La Science au Visage Humain

 

Lors de mon entrée en fonction à l'ICRISAT en janvier 2000, j'ai compris, venant d'une famille agricole, que nous avions besoin d'un cri de ralliement afin d'accomplir notre mission d'aider les pauvres des tropiques semi-arides. J'ai estimé fortement qu'il doit y avoir une raison première, derrière la science apparemment impersonnelle qui existe. C'est parce que l'ICRISAT traite non seulement de l'agriculture dans les tropiques semi-arides – mais surtout il appuie les pauvres des zones tropicales semi-arides - les hommes, les femmes et les enfants qui luttent quotidiennement pour joindre les deux bouts.

ICRISAT est une organisation, d'abord et avant tout, au service des pauvres. La science est le moyen que nous utilisons pour servir les pauvres, mais pas une fin en soi. Même si nous faisons de l'excellente recherche, si nous avons aucun impact dans l'amélioration des conditions de vie des pauvres, nous avons échoué. Par contre, en utilisant la science pour aider les pays en voie de développement à réduire la pauvreté, la malnutrition et la dégradation environnement, nous pouvons dire que nous faisons une différence.

Au-delà d'une science de qualité et d'avant-garde, notre travail à l'ICRISAT, en coopération avec nos partenaires, doit profiter aux plus marginalisés, désavantagés et affamés. Autrement dit, nous façonnons nos programmes de recherche pour répondre aux réels besoins humains.

La recherche agricole que nous entreprenons, génère non seulement des résultats scientifiques sur les gènes des cultures, les systèmes de production et la gestion des ressources naturelles, mais elle aboutit aussi à une augmentation des revenus pour les pauvres producteurs et à une amélioration de la qualité de vie des ménages ruraux dans les tropiques semi-arides.

Ceci est le visage humain de la science et de la recherche agricole que nous faisons . C'est le thème global et le motif primordial de nos efforts.

Pourquoi devrions-nous faire tout cela? La raison est simple : la pauvreté. Malgré beaucoup d'avantages obtenus grâce à la science dans la production alimentaire, il y a toujours environ 840 millions de personnes, 13 pour cent de la population mondiale, qui sont pauvres et qui souffrent d'insécurité alimentaire. Elles sont concentrées dans les pays en voie de développement, d'abord en Asie avec près de la moitié de sa population totale toujours en situation alimentaire précaire, suivie par l'Afrique subsaharienne (35 %) et l'Amérique latine (17 %). En Inde, environ 84 % des pauvres ruraux vivent dans les zones pluviales où les denrées alimentaires se font rares.

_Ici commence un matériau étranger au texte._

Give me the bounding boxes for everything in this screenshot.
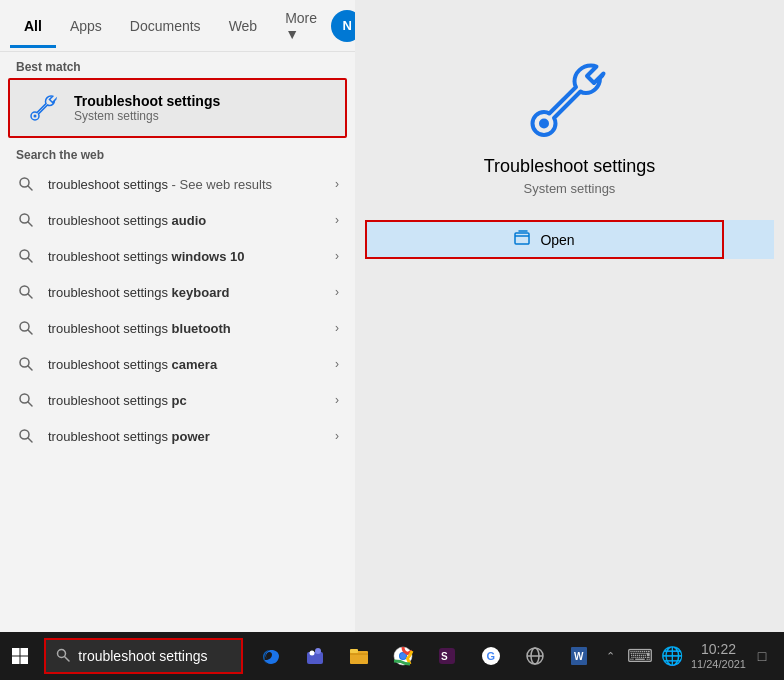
taskbar-slack-icon[interactable]: S (427, 636, 467, 676)
search-result-text-7: troubleshoot settings power (48, 429, 331, 444)
right-panel-title: Troubleshoot settings (484, 156, 655, 177)
svg-point-26 (315, 648, 321, 654)
search-result-text-4: troubleshoot settings bluetooth (48, 321, 331, 336)
search-result-text-3: troubleshoot settings keyboard (48, 285, 331, 300)
taskbar-teams-icon[interactable]: T (295, 636, 335, 676)
svg-rect-30 (350, 649, 358, 653)
search-result-item-6[interactable]: troubleshoot settings pc › (0, 382, 355, 418)
search-right-panel: Troubleshoot settings System settings Op… (355, 0, 784, 640)
tray-notification[interactable]: □ (750, 636, 774, 676)
tray-network-icon[interactable]: 🌐 (661, 645, 683, 667)
open-icon (514, 230, 532, 249)
search-result-item-0[interactable]: troubleshoot settings - See web results … (0, 166, 355, 202)
chevron-right-1: › (335, 213, 339, 227)
chevron-right-6: › (335, 393, 339, 407)
taskbar-search-bar[interactable]: troubleshoot settings (44, 638, 243, 674)
tab-bar: All Apps Documents Web More ▼ N 💬 ⋯ ✕ (0, 0, 355, 52)
svg-rect-20 (21, 648, 29, 656)
taskbar-apps: T S (251, 636, 599, 676)
taskbar-vpn-icon[interactable] (515, 636, 555, 676)
svg-line-16 (28, 438, 32, 442)
chevron-right-4: › (335, 321, 339, 335)
taskbar-search-icon (56, 648, 70, 665)
svg-rect-18 (515, 233, 529, 244)
chevron-right-2: › (335, 249, 339, 263)
right-panel-subtitle: System settings (524, 181, 616, 196)
svg-text:G: G (486, 650, 495, 662)
search-web-label: Search the web (0, 138, 355, 166)
chevron-right-3: › (335, 285, 339, 299)
svg-line-12 (28, 366, 32, 370)
search-result-item-2[interactable]: troubleshoot settings windows 10 › (0, 238, 355, 274)
search-result-icon-7 (16, 426, 36, 446)
svg-line-8 (28, 294, 32, 298)
search-result-icon-6 (16, 390, 36, 410)
search-result-icon-5 (16, 354, 36, 374)
tab-more[interactable]: More ▼ (271, 0, 331, 56)
tab-apps[interactable]: Apps (56, 4, 116, 48)
taskbar-explorer-icon[interactable] (339, 636, 379, 676)
search-result-text-0: troubleshoot settings - See web results (48, 177, 331, 192)
taskbar: troubleshoot settings T (0, 632, 784, 680)
svg-line-10 (28, 330, 32, 334)
svg-line-6 (28, 258, 32, 262)
search-result-icon-3 (16, 282, 36, 302)
svg-text:W: W (574, 651, 584, 662)
svg-text:S: S (441, 651, 448, 662)
tab-all[interactable]: All (10, 4, 56, 48)
search-result-icon-1 (16, 210, 36, 230)
svg-line-14 (28, 402, 32, 406)
chevron-right-0: › (335, 177, 339, 191)
svg-rect-21 (12, 657, 20, 665)
best-match-label: Best match (0, 52, 355, 78)
search-result-icon-4 (16, 318, 36, 338)
svg-line-2 (28, 186, 32, 190)
right-panel-icon (530, 60, 610, 140)
svg-line-4 (28, 222, 32, 226)
taskbar-word-icon[interactable]: W (559, 636, 599, 676)
tray-chevron[interactable]: ⌃ (599, 636, 623, 676)
best-match-item[interactable]: Troubleshoot settings System settings (8, 78, 347, 138)
taskbar-search-text: troubleshoot settings (78, 648, 207, 664)
svg-text:T: T (309, 655, 314, 662)
best-match-title: Troubleshoot settings (74, 93, 220, 109)
best-match-text: Troubleshoot settings System settings (74, 93, 220, 123)
search-result-icon-0 (16, 174, 36, 194)
open-button-extra[interactable] (724, 220, 774, 259)
taskbar-tray: ⌃ ⌨ 🌐 10:22 11/24/2021 □ (599, 636, 784, 676)
chevron-right-5: › (335, 357, 339, 371)
tab-documents[interactable]: Documents (116, 4, 215, 48)
taskbar-chrome-icon[interactable] (383, 636, 423, 676)
open-button-row: Open (365, 220, 774, 259)
start-button[interactable] (4, 636, 36, 676)
tray-keyboard-icon[interactable]: ⌨ (627, 645, 653, 667)
search-result-icon-2 (16, 246, 36, 266)
search-result-item-7[interactable]: troubleshoot settings power › (0, 418, 355, 454)
open-button-label: Open (540, 232, 574, 248)
search-result-text-1: troubleshoot settings audio (48, 213, 331, 228)
taskbar-google-icon[interactable]: G (471, 636, 511, 676)
svg-point-0 (34, 115, 37, 118)
search-result-text-2: troubleshoot settings windows 10 (48, 249, 331, 264)
search-result-item-3[interactable]: troubleshoot settings keyboard › (0, 274, 355, 310)
svg-line-24 (65, 656, 70, 661)
search-result-item-4[interactable]: troubleshoot settings bluetooth › (0, 310, 355, 346)
wrench-icon (26, 90, 62, 126)
tab-web[interactable]: Web (215, 4, 272, 48)
taskbar-edge-icon[interactable] (251, 636, 291, 676)
search-left-panel: All Apps Documents Web More ▼ N 💬 ⋯ ✕ Be… (0, 0, 355, 640)
svg-rect-19 (12, 648, 20, 656)
svg-rect-22 (21, 657, 29, 665)
search-result-text-5: troubleshoot settings camera (48, 357, 331, 372)
tray-clock[interactable]: 10:22 11/24/2021 (691, 641, 746, 671)
search-result-item-1[interactable]: troubleshoot settings audio › (0, 202, 355, 238)
search-result-item-5[interactable]: troubleshoot settings camera › (0, 346, 355, 382)
best-match-subtitle: System settings (74, 109, 220, 123)
search-result-text-6: troubleshoot settings pc (48, 393, 331, 408)
svg-point-33 (400, 653, 406, 659)
svg-point-17 (539, 119, 549, 129)
chevron-right-7: › (335, 429, 339, 443)
open-button[interactable]: Open (365, 220, 724, 259)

En complément de la science au visage humain, nous menons aussi une Révolution du gris au vert dans les tropiques semi-arides. La plupart d'entre nous sommes familiers avec la Révolution verte des années 60 et 70. Elle a connu un impact immense sur l'augmentation de la productivité agricole. Sans cela, un milliard de personnes auraient toujours faim aujourd'hui. Cependant, l'idée que le problème alimentaire a été résolu par la Révolution verte est incorrecte. Le problème s'est amoindri, pour ensuite réaliser qu'un quart de la population mondiale n'a pas profité des bénéfices de la Révolution verte.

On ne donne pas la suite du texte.